After upholding on Saturday the appointment of Scott Rennie, an openly gay minister, to Queen’s Cross in Aberdine, the Church of Scotland dodged the expected Overture to ban future openly gay ministers by appointing a Commission to examine the issue for two years, then banning discussion of the issue until the Commission’s report is given in 2011.
There’s a lot of information in that run on sentence, so I’ll let The Herald (Glasgow) unpack it for me.
The Church of Scotland has banned the ordination of gay clergy for the next two years along with any public discussion of the issue only two days after approving the controversial appointment of a homosexual minister.
Following a ruling by the General Assembly in Edinburgh yesterday, Kirk members are now effectively banned from talking about the issue outwith the church, including the media.
The only people who can discuss human sexuality are those connected with social committees such as the HIV/Aids groups.
Meanwhile a special commission will be set up to examine the issues thrown up in recent weeks and the wider issue of same-sex relationships. It will report in 2011.
The two-year moratorium was part of a “deliverance”, or motion, moved by Rev Dr John McPake from Mossneuk church in East Kilbride, which will see the special commission established.
The move had echoes of the Kirk’s stance when the world’s eyes were upon it in 2007, when same-sex relationships were on the agenda. Dr McPake said: “I am not appealing for silence, I am appealing for disciplined debate.”
The move will not affect the appointment of Mr Rennie whose appointment at Aberdeen’s Queen’s Cross church was approved on Saturday night.
The decision – swung in a 326- 267 vote – raised fear among traditionalists of a possible split in the Kirk.
Rev Ian Watson, an opponent of Mr Rennie’s appointment, called for a decision to be reached sooner.
He said: “We’re really tired of this debate. I really don’t know how much longer the church can sustain this debate.”

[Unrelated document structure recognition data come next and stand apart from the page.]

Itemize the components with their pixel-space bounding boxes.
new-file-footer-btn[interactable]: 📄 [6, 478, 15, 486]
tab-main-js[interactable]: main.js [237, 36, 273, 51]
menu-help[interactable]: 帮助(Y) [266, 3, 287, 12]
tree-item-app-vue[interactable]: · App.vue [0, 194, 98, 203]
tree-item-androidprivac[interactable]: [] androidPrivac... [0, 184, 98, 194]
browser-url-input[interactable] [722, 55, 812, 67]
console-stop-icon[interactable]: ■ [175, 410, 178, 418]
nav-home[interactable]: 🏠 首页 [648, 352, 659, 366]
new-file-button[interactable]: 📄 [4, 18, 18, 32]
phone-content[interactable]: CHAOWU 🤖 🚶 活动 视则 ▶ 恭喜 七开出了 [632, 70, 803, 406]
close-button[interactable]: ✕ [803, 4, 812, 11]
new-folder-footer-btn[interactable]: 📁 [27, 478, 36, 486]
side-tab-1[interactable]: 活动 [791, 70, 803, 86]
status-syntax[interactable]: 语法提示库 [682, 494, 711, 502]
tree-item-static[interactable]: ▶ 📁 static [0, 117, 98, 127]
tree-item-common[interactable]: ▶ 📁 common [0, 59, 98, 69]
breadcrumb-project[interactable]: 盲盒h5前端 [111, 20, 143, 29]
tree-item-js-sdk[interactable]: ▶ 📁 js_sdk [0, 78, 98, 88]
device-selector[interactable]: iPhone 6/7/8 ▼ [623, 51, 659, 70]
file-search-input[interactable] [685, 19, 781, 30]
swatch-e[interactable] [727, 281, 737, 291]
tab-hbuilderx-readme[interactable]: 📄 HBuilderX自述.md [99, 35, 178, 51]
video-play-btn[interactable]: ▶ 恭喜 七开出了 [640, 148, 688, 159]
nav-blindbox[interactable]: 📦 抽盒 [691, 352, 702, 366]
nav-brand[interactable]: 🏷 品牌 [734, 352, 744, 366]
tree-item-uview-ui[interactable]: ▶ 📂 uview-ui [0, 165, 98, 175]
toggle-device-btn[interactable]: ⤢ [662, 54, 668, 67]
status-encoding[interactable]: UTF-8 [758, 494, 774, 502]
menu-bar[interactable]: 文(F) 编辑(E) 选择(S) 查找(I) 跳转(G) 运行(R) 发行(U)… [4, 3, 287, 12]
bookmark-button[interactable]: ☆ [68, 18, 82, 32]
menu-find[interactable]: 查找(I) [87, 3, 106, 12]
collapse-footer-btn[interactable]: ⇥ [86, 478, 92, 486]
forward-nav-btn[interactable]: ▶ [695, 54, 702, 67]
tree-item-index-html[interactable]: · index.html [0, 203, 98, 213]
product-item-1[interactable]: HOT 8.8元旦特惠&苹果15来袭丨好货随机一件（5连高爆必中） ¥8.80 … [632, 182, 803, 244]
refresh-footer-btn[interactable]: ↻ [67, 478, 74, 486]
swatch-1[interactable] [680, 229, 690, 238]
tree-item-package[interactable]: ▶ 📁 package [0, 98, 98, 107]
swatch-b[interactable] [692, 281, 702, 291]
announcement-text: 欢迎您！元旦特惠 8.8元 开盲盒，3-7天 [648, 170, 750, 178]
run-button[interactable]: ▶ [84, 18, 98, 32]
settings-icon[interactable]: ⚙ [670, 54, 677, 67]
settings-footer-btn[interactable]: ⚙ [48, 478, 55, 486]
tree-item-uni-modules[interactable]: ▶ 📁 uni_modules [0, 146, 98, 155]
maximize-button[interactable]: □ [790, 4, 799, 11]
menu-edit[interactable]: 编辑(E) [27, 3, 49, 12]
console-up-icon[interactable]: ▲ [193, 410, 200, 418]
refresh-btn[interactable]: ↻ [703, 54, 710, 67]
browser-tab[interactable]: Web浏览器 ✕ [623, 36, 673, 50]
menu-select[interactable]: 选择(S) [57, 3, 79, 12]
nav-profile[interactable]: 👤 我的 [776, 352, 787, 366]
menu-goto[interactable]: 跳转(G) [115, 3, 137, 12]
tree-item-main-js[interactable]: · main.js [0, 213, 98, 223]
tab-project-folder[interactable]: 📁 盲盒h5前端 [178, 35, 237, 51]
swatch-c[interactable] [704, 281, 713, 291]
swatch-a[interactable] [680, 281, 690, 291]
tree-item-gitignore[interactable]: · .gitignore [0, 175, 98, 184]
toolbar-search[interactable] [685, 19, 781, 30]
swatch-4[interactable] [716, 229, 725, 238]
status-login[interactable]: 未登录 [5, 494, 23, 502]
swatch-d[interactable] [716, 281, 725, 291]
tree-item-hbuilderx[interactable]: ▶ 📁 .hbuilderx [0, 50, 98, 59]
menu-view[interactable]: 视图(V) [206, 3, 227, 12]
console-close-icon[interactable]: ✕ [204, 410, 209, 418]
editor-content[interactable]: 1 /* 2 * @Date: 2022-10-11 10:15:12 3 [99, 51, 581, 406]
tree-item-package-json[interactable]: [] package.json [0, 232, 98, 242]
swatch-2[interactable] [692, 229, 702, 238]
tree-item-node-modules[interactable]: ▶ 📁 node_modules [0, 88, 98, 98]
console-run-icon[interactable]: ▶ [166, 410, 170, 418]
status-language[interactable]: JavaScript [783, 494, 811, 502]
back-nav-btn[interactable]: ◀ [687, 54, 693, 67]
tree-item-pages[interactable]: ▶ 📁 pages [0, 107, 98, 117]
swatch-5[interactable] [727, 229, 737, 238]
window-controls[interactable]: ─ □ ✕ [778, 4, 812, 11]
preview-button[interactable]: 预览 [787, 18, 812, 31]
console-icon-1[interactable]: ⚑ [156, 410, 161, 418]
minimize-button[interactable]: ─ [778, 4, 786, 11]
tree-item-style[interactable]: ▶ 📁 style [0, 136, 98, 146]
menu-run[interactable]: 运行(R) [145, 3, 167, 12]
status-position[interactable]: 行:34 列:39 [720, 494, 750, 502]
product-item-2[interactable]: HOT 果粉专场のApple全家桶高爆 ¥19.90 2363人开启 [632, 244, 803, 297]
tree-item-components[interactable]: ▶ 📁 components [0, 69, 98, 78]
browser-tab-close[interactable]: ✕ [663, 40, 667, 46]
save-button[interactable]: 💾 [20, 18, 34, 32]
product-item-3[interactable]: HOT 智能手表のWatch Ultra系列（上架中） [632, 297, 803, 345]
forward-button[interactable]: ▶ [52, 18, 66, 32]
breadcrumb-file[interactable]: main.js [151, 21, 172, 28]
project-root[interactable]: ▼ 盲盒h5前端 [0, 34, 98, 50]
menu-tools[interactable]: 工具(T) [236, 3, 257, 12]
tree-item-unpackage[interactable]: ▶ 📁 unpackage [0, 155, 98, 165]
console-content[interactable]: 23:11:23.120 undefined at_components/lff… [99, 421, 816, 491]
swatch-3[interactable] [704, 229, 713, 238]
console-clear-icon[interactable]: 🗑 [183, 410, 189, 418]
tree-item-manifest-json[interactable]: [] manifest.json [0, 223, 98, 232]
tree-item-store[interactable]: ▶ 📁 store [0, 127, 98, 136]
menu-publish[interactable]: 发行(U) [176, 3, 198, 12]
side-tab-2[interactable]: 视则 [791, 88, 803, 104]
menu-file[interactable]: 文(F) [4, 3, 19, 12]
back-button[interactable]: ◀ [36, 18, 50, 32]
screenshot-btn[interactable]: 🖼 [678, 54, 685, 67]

I’m not so sure about this one. I’m generally of the mind that it’s best to get things out in the open, even if the result isn’t what I would hope for. (One of the reasons I’d be a horrible politician.) On the other hand, there are all sorts of cultural, procedural, and historical nuances in the Kirk that make this more complex for an outsider like me.
Here’s something: Over 400 commissioners present and eligible to vote on the appointment of Rev. Rennie on Saturday night chose not to vote at all. Maybe these 400 commissioners are sympathetic but not yet ready to publicly declare their conviction. Could it be that the leaders of the Kirk are giving them an extra two years to gather themselves to join the fight?
If so, Rev. Rennie and his allies in the Kirk have their work cut out for them.